Even at the few mines certified as conflict-free, miners face hardship. Near Nzibira, a village about 15 miles from here, miners in blue uniforms dig in pits, searching for tin ore. The minerals are placed in tagged bags, indicating they meet international standards.

But the miners still get $4 per kilo. That’s because there are only a few trading houses in the provincial capital, Bukavu, due to the limited supply of tagged minerals and delays in providing government licenses to buy them, miners and community leaders said. The houses fix the price, they added.

“The law of Obama is like a weight on us,” said Michel Mu­shagalusa, 30, vice president of the mining cooperative in Nzibira.

Some activists and researchers say that minerals aren’t the core cause of Congo’s war — that there are other, more powerful factors, such as political and ethnic struggles and conflicts over land. And regulating the minerals, they say, does little to thwart the militias.

Supporters of the American law say the plundering of minerals is a key stimulant of the conflict. They say the legislation has spurred measures by corporations and African governments to help end the illegal trade. But even some of the law’s biggest proponents say the Obama administration and tech companies should have provided aid as the legislation was being implemented

“Four years went by with ­almost no support for Congolese miners,” wrote the Enough Project, a powerful activist group, in an open letter published Oct. 30. It added that American and other donors had only recently set up aid programs, “but they have yet to be felt by mining communities.”

Thriving from gold

In a report published this past summer, the Enough Project found that armed groups were no longer present at two-thirds of tin, tungsten and coltan mines in three eastern Congo provinces and cited the law as the reason. Nonetheless, some of the most brutal militias are still thriving in those provinces and others.

In some areas outside of Luntukulu and in Shabunda territory, the Raia Mutomboki are the lords.

The militia, whose name means “outraged citizens” in Swahili, sells diggers access to mining pits and takes a percentage of the minerals unearthed, a large portion of which are smuggled out through neighboring countries.
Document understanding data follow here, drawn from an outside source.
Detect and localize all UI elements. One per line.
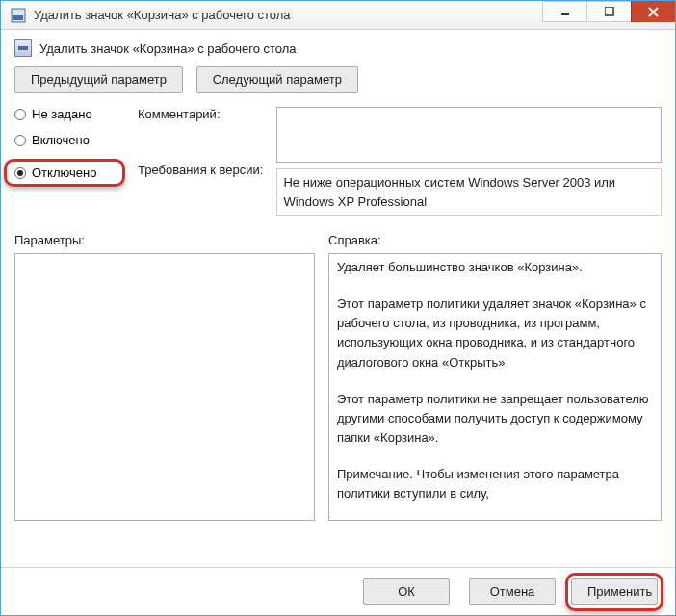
lower-section: Параметры: Справка: Удаляет большинство … bbox=[14, 233, 662, 521]
radio-circle-icon bbox=[14, 167, 26, 179]
upper-section: Не задано Включено Отключено Комментарий… bbox=[14, 107, 662, 216]
highlight-annotation: Применить bbox=[565, 573, 663, 611]
radio-label: Включено bbox=[32, 133, 90, 147]
next-setting-button[interactable]: Следующий параметр bbox=[196, 66, 358, 93]
help-panel: Справка: Удаляет большинство значков «Ко… bbox=[328, 233, 662, 521]
requirements-text: Не ниже операционных систем Windows Serv… bbox=[276, 168, 662, 216]
policy-header: Удалить значок «Корзина» с рабочего стол… bbox=[14, 39, 662, 57]
svg-rect-1 bbox=[13, 15, 23, 20]
window-title: Удалить значок «Корзина» с рабочего стол… bbox=[34, 8, 542, 22]
parameters-label: Параметры: bbox=[14, 233, 315, 247]
policy-icon bbox=[14, 39, 32, 57]
radio-disabled[interactable]: Отключено bbox=[14, 166, 115, 180]
parameters-panel: Параметры: bbox=[14, 233, 315, 521]
help-paragraph: Этот параметр политики не запрещает поль… bbox=[337, 390, 653, 448]
state-radio-group: Не задано Включено Отключено bbox=[14, 107, 124, 216]
radio-circle-icon bbox=[14, 135, 26, 146]
cancel-button[interactable]: Отмена bbox=[469, 578, 556, 605]
minimize-button[interactable] bbox=[542, 1, 586, 22]
highlight-annotation: Отключено bbox=[4, 159, 125, 187]
labels-column: Комментарий: Требования к версии: bbox=[138, 107, 263, 216]
parameters-box[interactable] bbox=[14, 253, 315, 521]
radio-label: Не задано bbox=[32, 107, 92, 121]
comment-textarea[interactable] bbox=[276, 107, 662, 163]
content-area: Удалить значок «Корзина» с рабочего стол… bbox=[1, 30, 675, 557]
policy-editor-window: Удалить значок «Корзина» с рабочего стол… bbox=[0, 0, 676, 616]
ok-button[interactable]: ОК bbox=[363, 578, 450, 605]
nav-buttons: Предыдущий параметр Следующий параметр bbox=[14, 66, 662, 93]
titlebar: Удалить значок «Корзина» с рабочего стол… bbox=[1, 1, 675, 30]
radio-label: Отключено bbox=[32, 166, 96, 180]
values-column: Не ниже операционных систем Windows Serv… bbox=[276, 107, 662, 216]
prev-setting-button[interactable]: Предыдущий параметр bbox=[14, 66, 183, 93]
help-paragraph: Этот параметр политики удаляет значок «К… bbox=[337, 295, 653, 372]
help-box[interactable]: Удаляет большинство значков «Корзина». Э… bbox=[328, 253, 662, 521]
footer-buttons: ОК Отмена Применить bbox=[1, 567, 675, 615]
app-icon bbox=[9, 6, 28, 25]
comment-label: Комментарий: bbox=[138, 107, 263, 163]
close-button[interactable] bbox=[631, 1, 675, 22]
radio-circle-icon bbox=[14, 109, 26, 120]
window-controls bbox=[542, 1, 675, 22]
svg-rect-3 bbox=[605, 7, 613, 15]
radio-enabled[interactable]: Включено bbox=[14, 133, 124, 147]
policy-title: Удалить значок «Корзина» с рабочего стол… bbox=[39, 41, 297, 56]
radio-not-configured[interactable]: Не задано bbox=[14, 107, 124, 121]
help-paragraph: Примечание. Чтобы изменения этого параме… bbox=[337, 465, 653, 503]
help-paragraph: Удаляет большинство значков «Корзина». bbox=[337, 258, 653, 277]
requirements-label: Требования к версии: bbox=[138, 163, 263, 177]
maximize-button[interactable] bbox=[586, 1, 631, 22]
help-label: Справка: bbox=[328, 233, 662, 247]
apply-button[interactable]: Применить bbox=[571, 578, 658, 605]
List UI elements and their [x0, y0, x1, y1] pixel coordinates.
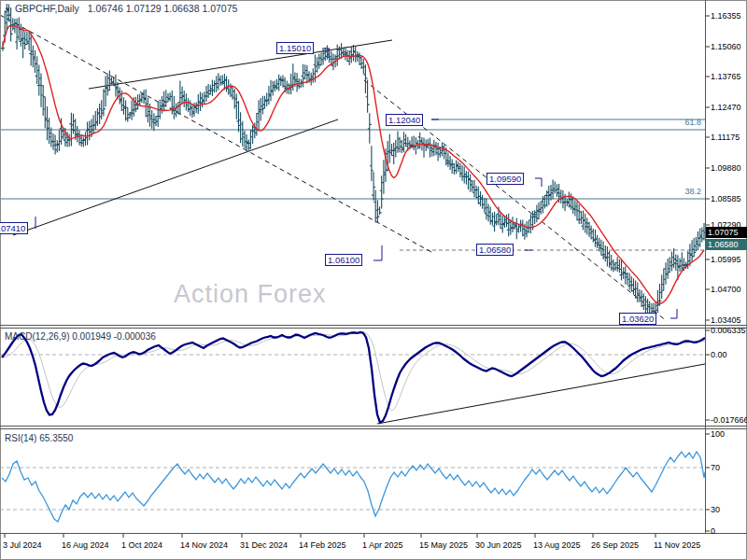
y-axis-label: 1.08585: [711, 194, 741, 203]
x-axis-date-label: 1 Apr 2025: [362, 540, 403, 550]
x-axis-date-label: 30 Jun 2025: [475, 540, 522, 550]
rsi-scale-label: 70: [711, 463, 720, 472]
x-axis-date-label: 16 Aug 2024: [62, 540, 109, 550]
price-level-callout[interactable]: 1.12040: [386, 114, 423, 126]
fibonacci-label: 61.8: [684, 118, 701, 127]
y-axis-label: 1.09880: [711, 163, 741, 173]
y-axis-label: 1.04700: [711, 285, 741, 294]
x-axis-date-label: 3 Jul 2024: [3, 540, 42, 550]
x-axis-date-label: 11 Nov 2025: [654, 540, 700, 550]
macd-scale-label: 0.006335: [711, 326, 746, 335]
callout-connector: [374, 245, 382, 260]
y-axis-label: 1.11175: [711, 133, 740, 142]
ohlc-values: 1.06746 1.07129 1.06638 1.07075: [88, 3, 238, 14]
chart-title: ▼GBPCHF,Daily1.06746 1.07129 1.06638 1.0…: [4, 3, 237, 14]
x-axis-date-label: 1 Oct 2024: [121, 540, 162, 550]
macd-signal-line: [2, 333, 705, 411]
price-level-callout[interactable]: 1.06100: [325, 254, 362, 266]
y-axis-label: 1.12470: [711, 103, 741, 112]
x-axis-date-label: 31 Dec 2024: [240, 540, 288, 550]
x-axis-date-label: 14 Feb 2025: [299, 540, 346, 550]
macd-main-line: [2, 332, 705, 423]
symbol-dropdown-icon[interactable]: ▼: [4, 6, 11, 14]
x-axis-date-label: 26 Sep 2025: [591, 540, 639, 550]
rsi-scale-label: 30: [711, 505, 720, 514]
x-axis-date-label: 15 May 2025: [419, 540, 468, 550]
macd-scale-label: 0.00: [711, 350, 727, 359]
symbol-label: GBPCHF,Daily: [15, 3, 79, 14]
x-axis-date-label: 13 Aug 2025: [533, 540, 581, 550]
callout-connector: [535, 178, 542, 187]
y-axis-label: 1.15060: [711, 42, 741, 51]
price-level-callout[interactable]: 1.06580: [476, 244, 514, 256]
callout-connector: [670, 309, 677, 318]
watermark: Action Forex: [174, 280, 327, 309]
macd-scale-label: -0.017666: [711, 415, 747, 425]
y-axis-label: 1.16355: [711, 11, 741, 21]
y-axis-label: 1.05995: [711, 255, 741, 264]
rsi-indicator-label: RSI(14) 65.3550: [5, 433, 73, 443]
fibonacci-label: 38.2: [684, 187, 701, 196]
rsi-line: [2, 452, 705, 522]
y-axis-label: 1.03405: [711, 315, 741, 325]
x-axis-date-label: 14 Nov 2024: [180, 540, 228, 550]
trading-chart-window: ▼GBPCHF,Daily1.06746 1.07129 1.06638 1.0…: [0, 0, 747, 560]
macd-trendline[interactable]: [377, 364, 705, 424]
current-price-box: 1.07075: [706, 227, 747, 238]
price-level-callout[interactable]: 1.15010: [276, 42, 314, 54]
macd-indicator-label: MACD(12,26,9) 0.001949 -0.000036: [5, 331, 156, 342]
rsi-scale-label: 0: [711, 526, 715, 536]
y-axis-label: 1.13765: [711, 72, 741, 81]
trendline[interactable]: [89, 40, 392, 89]
price-level-callout[interactable]: 1.07410: [0, 222, 28, 234]
chart-canvas[interactable]: [0, 0, 747, 560]
price-level-callout[interactable]: 1.03620: [619, 313, 656, 325]
price-level-callout[interactable]: 1.09590: [486, 173, 524, 185]
marked-level-box: 1.06580: [706, 239, 747, 250]
price-bars: [1, 4, 706, 320]
rsi-scale-label: 100: [711, 429, 725, 439]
The fighters also exact taxes at checkpoints.

“Almost all our mines are controlled by Raia Mutomboki,” said Mozart Manigua, 42, president of a cooperative that oversees 20 mines in Kimbli, a vast area within Shabunda. Local people “have no choice but to work for the militia.”

In other areas, militias have switched to selling palm oil, charcoal, marijuana, cattle and soap, said community leaders, activists and U.N. monitors. Their income is hardly as much as they earned from minerals, but it’s enough to continue destabilizing eastern Congo.

Gold, though, remains a lucrative financial pipeline for armed groups, according to U.N. investigators. By some estimates, $400 million in gold from artisanal mines was smuggled out last year, most of it fueling armed actors and tainting the global gold supply.

Increasingly, Congo’s army is becoming a major player in the conflict-minerals trade.

Soldiers help smuggle untagged minerals out through Rwanda, Uganda and Burundi, according to U.N. experts and Congolese government and law enforcement officials.

“It’s some of the big commanders,” said Mubalama, the mining minister.